Word for word, write out the entries that follow, omitting all pictures.
────────────────────
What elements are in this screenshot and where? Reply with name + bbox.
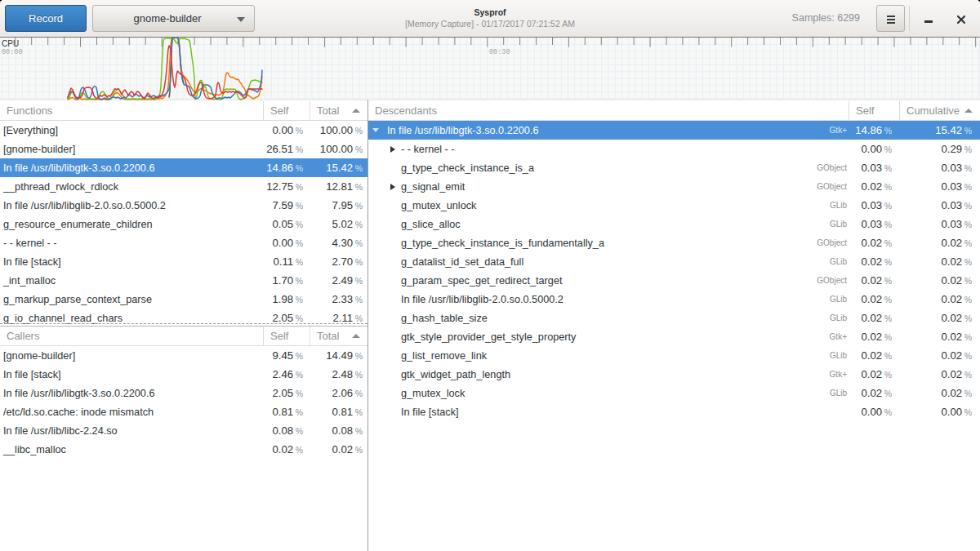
svg-text:CPU: CPU	[2, 39, 19, 48]
svg-text:00:00: 00:00	[2, 48, 23, 56]
svg-text:00:30: 00:30	[489, 48, 510, 56]
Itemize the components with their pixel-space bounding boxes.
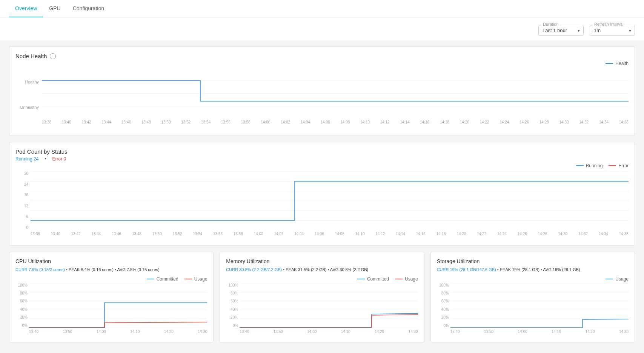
pod-count-card: Pod Count by Status Running 24 • Error 0… <box>9 142 635 246</box>
running-legend-item: Running <box>576 163 603 168</box>
memory-peak: PEAK 31.5% (2.2 GB) <box>286 267 326 272</box>
cpu-stats: CURR 7.6% (0.15/2 cores) • PEAK 8.4% (0.… <box>15 267 207 273</box>
error-legend-label: Error <box>618 163 629 168</box>
memory-committed-legend <box>357 279 365 279</box>
storage-curr: CURR 19% (28.1 GB/147.6 GB) <box>437 267 496 272</box>
pod-count-svg <box>31 171 629 230</box>
running-legend-line <box>576 165 584 166</box>
error-legend-line <box>609 165 616 166</box>
memory-card: Memory Utilization CURR 30.8% (2.2 GB/7.… <box>220 252 424 342</box>
y-label-healthy: Healthy <box>15 80 39 84</box>
cpu-svg <box>29 283 207 328</box>
cpu-peak: PEAK 8.4% (0.16 cores) <box>69 267 114 272</box>
memory-stats: CURR 30.8% (2.2 GB/7.2 GB) • PEAK 31.5% … <box>226 267 418 273</box>
storage-title: Storage Utilization <box>437 258 629 264</box>
running-count: Running 24 <box>15 156 38 162</box>
storage-usage-label: Usage <box>615 276 629 282</box>
storage-legend: Usage <box>437 276 629 282</box>
error-count: Error 0 <box>52 156 66 162</box>
memory-usage-legend <box>395 279 403 279</box>
node-health-chart: Healthy Unhealthy 13:3813:4013:4213:4413… <box>15 69 629 129</box>
node-health-legend: Health <box>15 61 629 66</box>
memory-committed-label: Committed <box>367 276 389 282</box>
cpu-curr: CURR 7.6% (0.15/2 cores) <box>15 267 65 272</box>
tab-gpu[interactable]: GPU <box>43 0 66 17</box>
top-nav: Overview GPU Configuration <box>0 0 644 17</box>
running-legend-label: Running <box>586 163 603 168</box>
memory-svg <box>240 283 418 328</box>
toolbar: Duration Last 1 hour Last 6 hours Last 2… <box>0 17 644 40</box>
refresh-select[interactable]: 1m 5m 15m <box>590 25 635 36</box>
cpu-committed-label: Committed <box>157 276 178 282</box>
y-label-unhealthy: Unhealthy <box>15 105 39 109</box>
storage-peak: PEAK 19% (28.1 GB) <box>500 267 539 272</box>
cpu-title: CPU Utilization <box>15 258 207 264</box>
pod-count-legend: Running Error <box>15 163 629 168</box>
cpu-legend: Committed Usage <box>15 276 207 282</box>
cpu-usage-label: Usage <box>194 276 207 282</box>
duration-dropdown[interactable]: Duration Last 1 hour Last 6 hours Last 2… <box>538 25 584 36</box>
health-legend-item: Health <box>606 61 629 66</box>
health-legend-line <box>606 63 613 64</box>
health-legend-label: Health <box>615 61 629 66</box>
pod-count-subtitle: Running 24 • Error 0 <box>15 156 629 162</box>
storage-svg <box>450 283 629 328</box>
memory-chart: 100%80%60%40%20%0% <box>226 283 418 336</box>
node-health-title: Node Health <box>15 53 47 59</box>
memory-avg: AVG 30.8% (2.2 GB) <box>330 267 368 272</box>
memory-title: Memory Utilization <box>226 258 418 264</box>
error-legend-item: Error <box>609 163 629 168</box>
bottom-row: CPU Utilization CURR 7.6% (0.15/2 cores)… <box>9 252 635 342</box>
node-health-card: Node Health i Health Healthy Unhealthy <box>9 46 635 136</box>
cpu-card: CPU Utilization CURR 7.6% (0.15/2 cores)… <box>9 252 214 342</box>
pod-count-title: Pod Count by Status <box>15 148 68 155</box>
storage-card: Storage Utilization CURR 19% (28.1 GB/14… <box>430 252 635 342</box>
tab-overview[interactable]: Overview <box>9 0 43 17</box>
memory-usage-label: Usage <box>405 276 418 282</box>
storage-stats: CURR 19% (28.1 GB/147.6 GB) • PEAK 19% (… <box>437 267 629 273</box>
storage-usage-legend <box>606 279 613 279</box>
cpu-avg: AVG 7.5% (0.15 cores) <box>117 267 159 272</box>
tab-configuration[interactable]: Configuration <box>67 0 110 17</box>
storage-chart: 100%80%60%40%20%0% <box>437 283 629 336</box>
storage-avg: AVG 19% (28.1 GB) <box>543 267 580 272</box>
refresh-dropdown[interactable]: Refresh Interval 1m 5m 15m ▼ <box>590 25 635 36</box>
main-content: Node Health i Health Healthy Unhealthy <box>0 40 644 348</box>
duration-select[interactable]: Last 1 hour Last 6 hours Last 24 hours <box>538 25 584 36</box>
memory-legend: Committed Usage <box>226 276 418 282</box>
memory-curr: CURR 30.8% (2.2 GB/7.2 GB) <box>226 267 282 272</box>
cpu-chart: 100%80%60%40%20%0% <box>15 283 207 336</box>
node-health-info-icon[interactable]: i <box>50 53 56 59</box>
cpu-committed-legend <box>147 279 154 279</box>
pod-count-chart: 3024181260 13:3813:4013:4213:4413 <box>15 171 629 239</box>
node-health-svg <box>42 69 629 118</box>
cpu-usage-legend <box>184 279 192 279</box>
pod-count-title-row: Pod Count by Status <box>15 148 629 155</box>
node-health-title-row: Node Health i <box>15 53 629 59</box>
────────────────────
_SOLUTION TO THIS EXERCISE_
What elements are in this screenshot and where? Reply with name + bbox.
svg-text:CPU: CPU	[2, 39, 19, 48]
svg-text:00:00: 00:00	[2, 48, 23, 56]
svg-text:00:30: 00:30	[489, 48, 510, 56]
Itemize the components with their pixel-space bounding boxes.
pod-count-card: Pod Count by Status Running 24 • Error 0… <box>9 142 635 246</box>
running-legend-item: Running <box>576 163 603 168</box>
memory-peak: PEAK 31.5% (2.2 GB) <box>286 267 326 272</box>
cpu-stats: CURR 7.6% (0.15/2 cores) • PEAK 8.4% (0.… <box>15 267 207 273</box>
error-legend-label: Error <box>618 163 629 168</box>
memory-committed-legend <box>357 279 365 279</box>
storage-curr: CURR 19% (28.1 GB/147.6 GB) <box>437 267 496 272</box>
pod-count-svg <box>31 171 629 230</box>
running-legend-line <box>576 165 584 166</box>
error-legend-line <box>609 165 616 166</box>
memory-card: Memory Utilization CURR 30.8% (2.2 GB/7.… <box>220 252 424 342</box>
y-label-healthy: Healthy <box>15 80 39 84</box>
cpu-svg <box>29 283 207 328</box>
cpu-peak: PEAK 8.4% (0.16 cores) <box>69 267 114 272</box>
memory-stats: CURR 30.8% (2.2 GB/7.2 GB) • PEAK 31.5% … <box>226 267 418 273</box>
storage-title: Storage Utilization <box>437 258 629 264</box>
running-count: Running 24 <box>15 156 38 162</box>
storage-usage-label: Usage <box>615 276 629 282</box>
storage-legend: Usage <box>437 276 629 282</box>
error-count: Error 0 <box>52 156 66 162</box>
memory-usage-legend <box>395 279 403 279</box>
node-health-chart: Healthy Unhealthy 13:3813:4013:4213:4413… <box>15 69 629 129</box>
node-health-legend: Health <box>15 61 629 66</box>
memory-committed-label: Committed <box>367 276 389 282</box>
cpu-curr: CURR 7.6% (0.15/2 cores) <box>15 267 65 272</box>
tab-gpu[interactable]: GPU <box>43 0 66 17</box>
top-nav: Overview GPU Configuration <box>0 0 644 17</box>
running-legend-label: Running <box>586 163 603 168</box>
memory-svg <box>240 283 418 328</box>
toolbar: Duration Last 1 hour Last 6 hours Last 2… <box>0 17 644 40</box>
refresh-select[interactable]: 1m 5m 15m <box>590 25 635 36</box>
cpu-committed-label: Committed <box>157 276 178 282</box>
y-label-unhealthy: Unhealthy <box>15 105 39 109</box>
storage-peak: PEAK 19% (28.1 GB) <box>500 267 539 272</box>
cpu-title: CPU Utilization <box>15 258 207 264</box>
pod-count-legend: Running Error <box>15 163 629 168</box>
cpu-legend: Committed Usage <box>15 276 207 282</box>
cpu-usage-label: Usage <box>194 276 207 282</box>
duration-dropdown[interactable]: Duration Last 1 hour Last 6 hours Last 2… <box>538 25 584 36</box>
health-legend-item: Health <box>606 61 629 66</box>
health-legend-line <box>606 63 613 64</box>
health-legend-label: Health <box>615 61 629 66</box>
pod-count-subtitle: Running 24 • Error 0 <box>15 156 629 162</box>
storage-svg <box>450 283 629 328</box>
memory-chart: 100%80%60%40%20%0% <box>226 283 418 336</box>
node-health-title: Node Health <box>15 53 47 59</box>
memory-avg: AVG 30.8% (2.2 GB) <box>330 267 368 272</box>
memory-title: Memory Utilization <box>226 258 418 264</box>
error-legend-item: Error <box>609 163 629 168</box>
bottom-row: CPU Utilization CURR 7.6% (0.15/2 cores)… <box>9 252 635 342</box>
node-health-card: Node Health i Health Healthy Unhealthy <box>9 46 635 136</box>
cpu-card: CPU Utilization CURR 7.6% (0.15/2 cores)… <box>9 252 214 342</box>
pod-count-title: Pod Count by Status <box>15 148 68 155</box>
storage-card: Storage Utilization CURR 19% (28.1 GB/14… <box>430 252 635 342</box>
tab-overview[interactable]: Overview <box>9 0 43 17</box>
memory-usage-label: Usage <box>405 276 418 282</box>
storage-stats: CURR 19% (28.1 GB/147.6 GB) • PEAK 19% (… <box>437 267 629 273</box>
storage-usage-legend <box>606 279 613 279</box>
cpu-avg: AVG 7.5% (0.15 cores) <box>117 267 159 272</box>
tab-configuration[interactable]: Configuration <box>67 0 110 17</box>
storage-chart: 100%80%60%40%20%0% <box>437 283 629 336</box>
storage-avg: AVG 19% (28.1 GB) <box>543 267 580 272</box>
refresh-dropdown[interactable]: Refresh Interval 1m 5m 15m ▼ <box>590 25 635 36</box>
main-content: Node Health i Health Healthy Unhealthy <box>0 40 644 348</box>
duration-select[interactable]: Last 1 hour Last 6 hours Last 24 hours <box>538 25 584 36</box>
memory-legend: Committed Usage <box>226 276 418 282</box>
memory-curr: CURR 30.8% (2.2 GB/7.2 GB) <box>226 267 282 272</box>
cpu-chart: 100%80%60%40%20%0% <box>15 283 207 336</box>
node-health-info-icon[interactable]: i <box>50 53 56 59</box>
cpu-committed-legend <box>147 279 154 279</box>
pod-count-chart: 3024181260 13:3813:4013:4213:4413 <box>15 171 629 239</box>
node-health-svg <box>42 69 629 118</box>
cpu-usage-legend <box>184 279 192 279</box>
pod-count-title-row: Pod Count by Status <box>15 148 629 155</box>
node-health-title-row: Node Health i <box>15 53 629 59</box>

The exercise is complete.